** Recorded information follows **

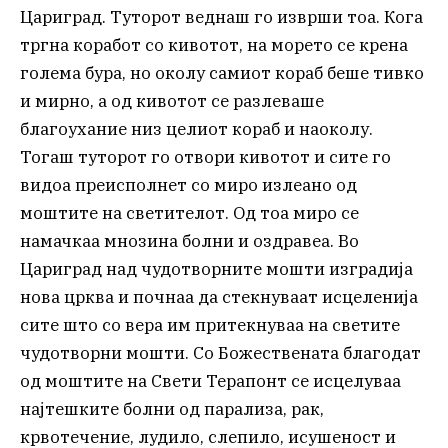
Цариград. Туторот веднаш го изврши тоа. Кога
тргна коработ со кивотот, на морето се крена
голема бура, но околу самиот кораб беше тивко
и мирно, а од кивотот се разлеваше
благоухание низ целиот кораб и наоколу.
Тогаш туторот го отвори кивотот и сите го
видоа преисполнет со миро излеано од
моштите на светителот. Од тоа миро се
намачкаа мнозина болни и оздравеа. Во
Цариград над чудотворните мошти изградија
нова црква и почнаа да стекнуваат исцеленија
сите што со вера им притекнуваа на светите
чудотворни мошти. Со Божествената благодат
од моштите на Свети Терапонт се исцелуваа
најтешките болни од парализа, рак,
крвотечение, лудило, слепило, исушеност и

** End of Recorded information **
** Recorded information follows **

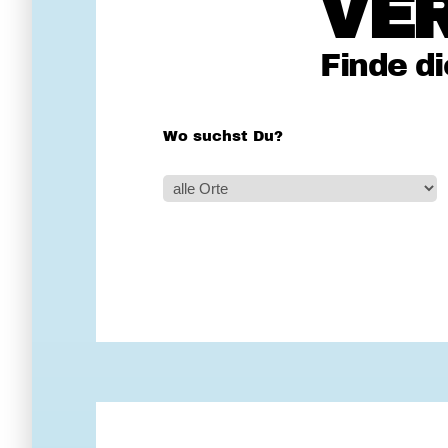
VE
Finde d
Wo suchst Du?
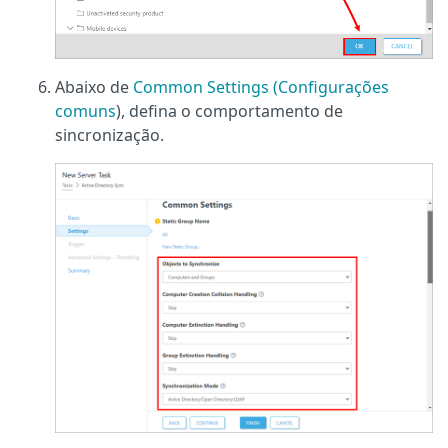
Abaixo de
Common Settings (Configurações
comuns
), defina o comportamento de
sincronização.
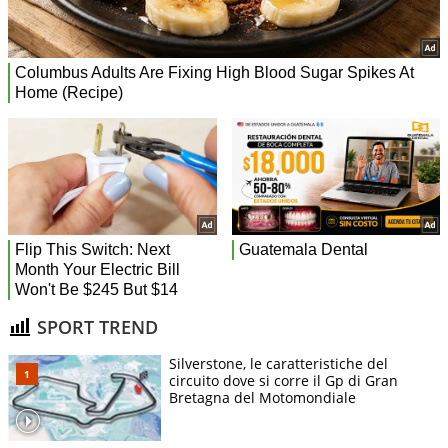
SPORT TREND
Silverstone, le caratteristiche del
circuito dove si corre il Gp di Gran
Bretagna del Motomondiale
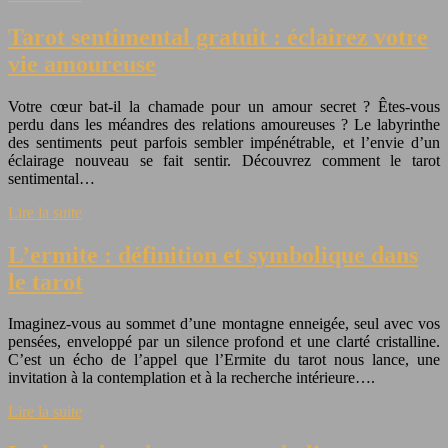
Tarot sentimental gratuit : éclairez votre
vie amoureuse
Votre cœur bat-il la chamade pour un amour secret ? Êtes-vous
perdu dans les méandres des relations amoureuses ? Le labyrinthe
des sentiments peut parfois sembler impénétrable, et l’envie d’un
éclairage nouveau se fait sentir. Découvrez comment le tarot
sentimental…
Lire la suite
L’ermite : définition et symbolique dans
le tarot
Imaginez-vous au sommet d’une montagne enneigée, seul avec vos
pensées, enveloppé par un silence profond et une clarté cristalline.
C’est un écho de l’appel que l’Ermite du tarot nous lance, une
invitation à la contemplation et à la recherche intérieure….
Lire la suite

** End of Recorded information **

Where a line in the records above holds the string "сите", it counts toward the total; give that total alone.

2